Samuel J. Randall was one of the prominent Democrats of his day; but strange to say he favored a protective tariff. He also served about fifteen terms, two of them in the Speaker's chair. He had an anxious solicitude for the success of his party, and made many political speeches. He was a young member when I first knew him, away back in the sixties, but even then he occupied an influential position.

I remember meeting him in Mr. Blaine's office one day, when the latter was Secretary of State, and Mr. Blaine not being in, we sat on the settee and had a talk. He was in poor health, but curious respecting the relations between President Harrison and his party. I told him they were not getting along very well; that he satisfied his party about as well as Mr. Cleveland satisfied his when he was in the White House.

"I think," he observed, "he is better than our President. We never could do much with Cleveland." Then he added this characteristic remark: "If you want an army to fight, you must feed it. It is the same with a political party: if a party is to take care of itself, its workers must be recognized in the distribution of its patronage."

I never saw Samuel J. Randall afterwards.

Judge Godlove S. Orth was one of my most intimate friends in the House of Representatives. He was a splendid man, and was regarded as an honorable and able member. He and I saw much of each other every day, as we roomed in the same neighborhood and generally visited the departments together. We were seen with each other so often on the streets, in fact, that when we were separated, friends would ask either one or the other of us: "What has become of your partner?" At one time I canvassed his district for him and he was re-elected.
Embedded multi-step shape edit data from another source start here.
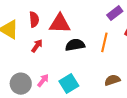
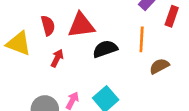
brown semicircle: (112, 80) -> (159, 66), moved

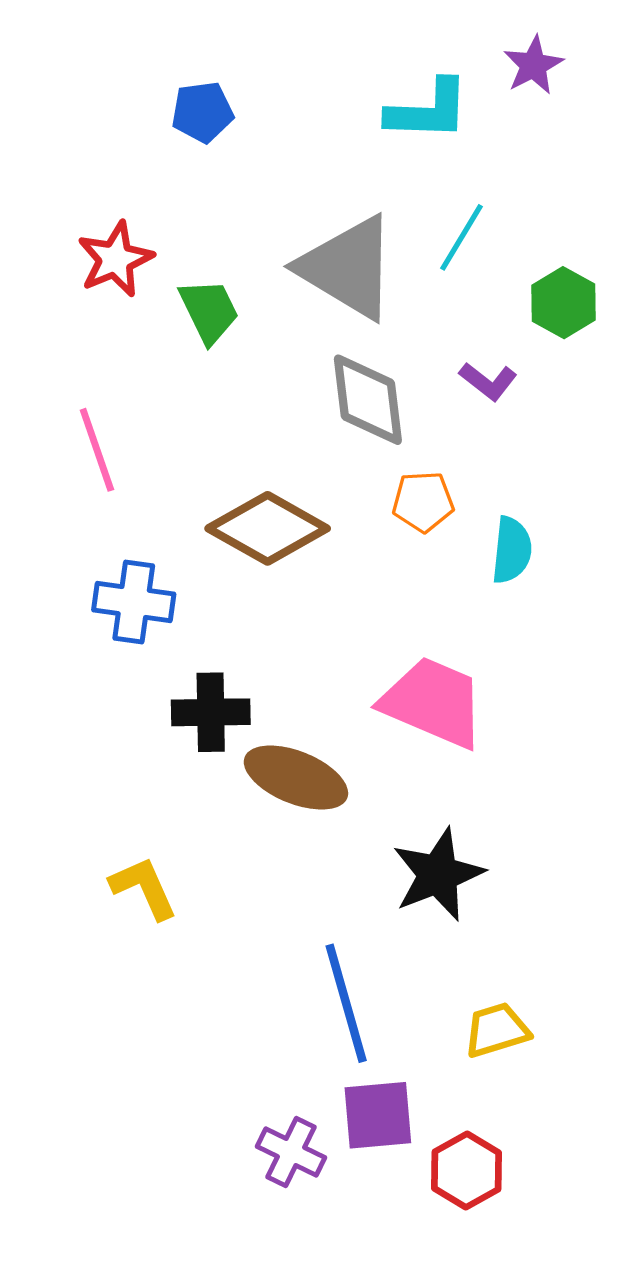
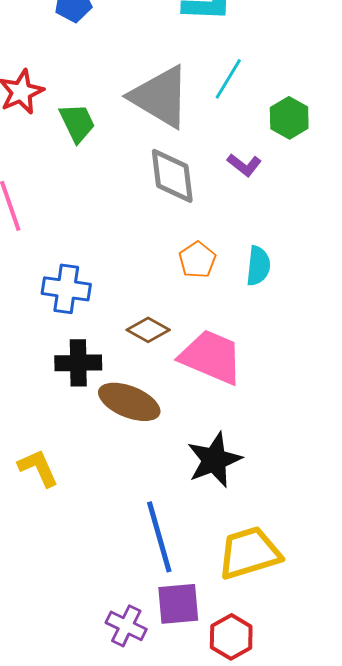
orange pentagon: (423, 502) -> (197, 260), moved, turned -30
brown diamond: (268, 528) -> (148, 330), moved, size x0.6
blue cross: (134, 602) -> (66, 289), moved
yellow trapezoid: (497, 1030) -> (249, 553), size x1.6

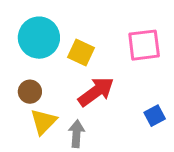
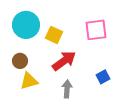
yellow triangle: (43, 122) -> (29, 81), turned 30
gray arrow: (76, 134) -> (67, 89), moved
He had a peculiar name, "Godlove." I never heard of a man named Godlove, either before or since. The story was told of a lady sitting in the gallery, listening to the proceedings of the House. She could not hear very well. When the roll was being called, and she heard the name "Godlove" called by the clerk, she did not understand it; she wend down stairs and told her friends that the House of Representatives was a most pious body; that every time they called the roll, and the clerk got about half way through, he would stop and exclaim: "God love us all!"

Judge Orth has been dead for many years, but I have always remembered with great pleasure our friendship when we served as colleagues in the House, nearly half a century ago.

Oakes Ames of Boston was a prominent member of the House. He had charge of the Union Pacific Railroad construction, and it was charged—and proven, I believe, afterwards—that he secured the concessions for the railroad by undue influence,—the use of money, gifts of stock, etc.,—and the whole thing finally culminated in what is known as the Crédit Mobilier scandal, the exposure of which came after I retired from the House.

Ames was a member of the Thirty-eighth, Thirty-ninth, Fortieth, Forty-first, and Forty-second Congresses, and I knew him very well during my six years' service. I was made chairman of the Committee on Territories in the Forty-first Congress, by Mr. Blaine, who was then Speaker. Ames annoyed me very much by coming to me almost every day in the interest of legislation in the Territories affecting the Union Pacific, and I asked him one day, being a little out of temper, whether he was so absorbed in the Pacific Railroad that he had not time to devote to anything else. He made some light rejoinder; sometime later the exposure came, and I found that he was engaged in most unfortunate and unlawful practices in securing legislation in the interest of his road.

I never believed that Oakes Ames was naturally a dishonest man, but the proof was against him, and the scandal resulted in his death, as it also did in the death of James Brooks, of New York, and the ruination of other public men.